Wenn eine aufrechte Haltung angestrebt wird, muss sich das Becken ventral kippen.
Durch diese Kippbewegung wird, wie in einem Zahnradsystem, die Streckung im ganzen Körper bis hin zum Kopf erreicht.
Als Kontrolle der richtigen, aufrechten Sitzhaltung kann das Sitzen ohne die Hilfe durch die Rückenlehne des Rollstuhls dienen.
Die Schulterblätter sollten nie nach vorne und schon gar nicht nach oben genommen werden.
Ausnahmen, welche zu einer besseren Darstellung des Charakters eines Tanzens und dessen Interpretation dienen, sind natürlich erlaubt.
2. Schwerpunkt und Drehachse
Die oben beschriebene Körperhaltung ist besonders wichtig bei den Drehungen, egal ob Rollstuhl- oder Fußgänger-Tänzer.
Gedreht werden kann nur, wenn die Drehachse durch den Schwerpunkt erfolgt.
Die Schwerpunktachse liegt beim Rollstuhl-Tänzer durch seine Haltung anders als beim Fußgänger-Tänzer
Der Verlauf der Achsen hat direkte Auswirkungen auf die Führung und den Bewegungsablauf von Unterarmdrehungen.

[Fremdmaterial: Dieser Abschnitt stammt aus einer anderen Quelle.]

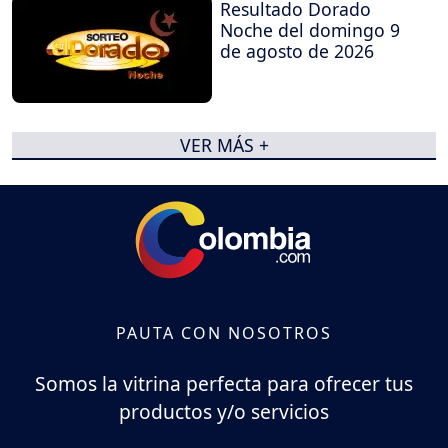
Resultado Dorado
Noche del domingo 9
de agosto de 2026
VER MÁS +
PAUTA CON NOSOTROS
Somos la vitrina perfecta para ofrecer tus
productos y/o servicios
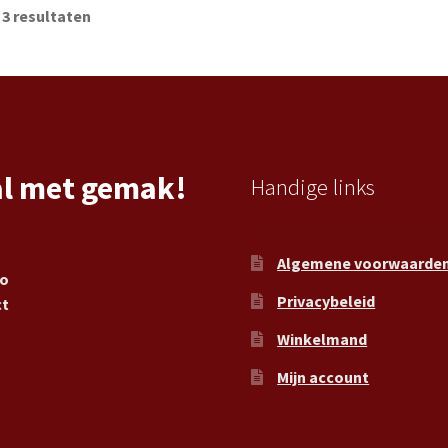
 3 resultaten
al met gemak!
Handige links
Algemene voorwaarde
ro
Privacybeleid
ct
Winkelmand
Mijn account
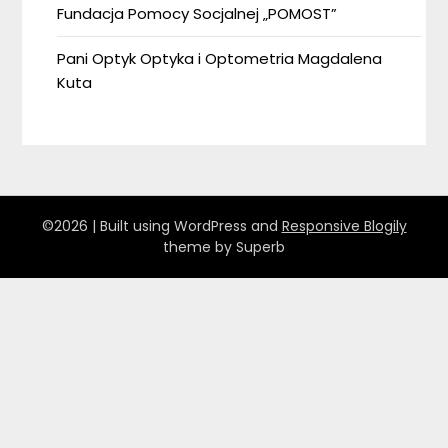
Fundacja Pomocy Socjalnej „POMOST”
Pani Optyk Optyka i Optometria Magdalena
Kuta
©2026
| Built using WordPress and
Responsive Blogily
theme by Superb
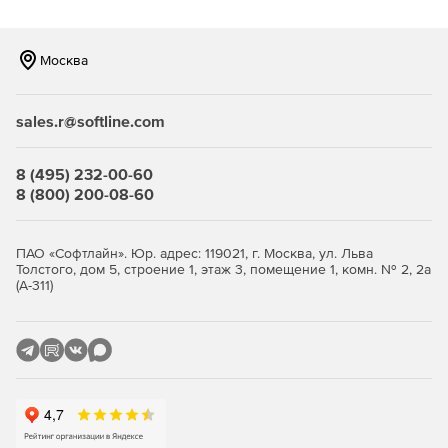
Москва
sales.r@softline.com
8 (495) 232-00-60
8 (800) 200-08-60
ПАО «Софтлайн». Юр. адрес: 119021, г. Москва, ул. Льва
Толстого, дом 5, строение 1, этаж 3, помещение 1, комн. № 2, 2а
(А-311)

Ein Rollstuhl-Tänzer kann sich in seinem Rollstuhl selbstverständlich nur vorwärts oder rückwärts bewegen.
Seitwärtsbewegungen sind nicht möglich.
Auch Drehungen sind mechanisch gesehen, Vorwärts- bzw. Rückwärtsbewegungen, da sich die einzelnen Räder entweder vorwärts oder rückwärts drehen.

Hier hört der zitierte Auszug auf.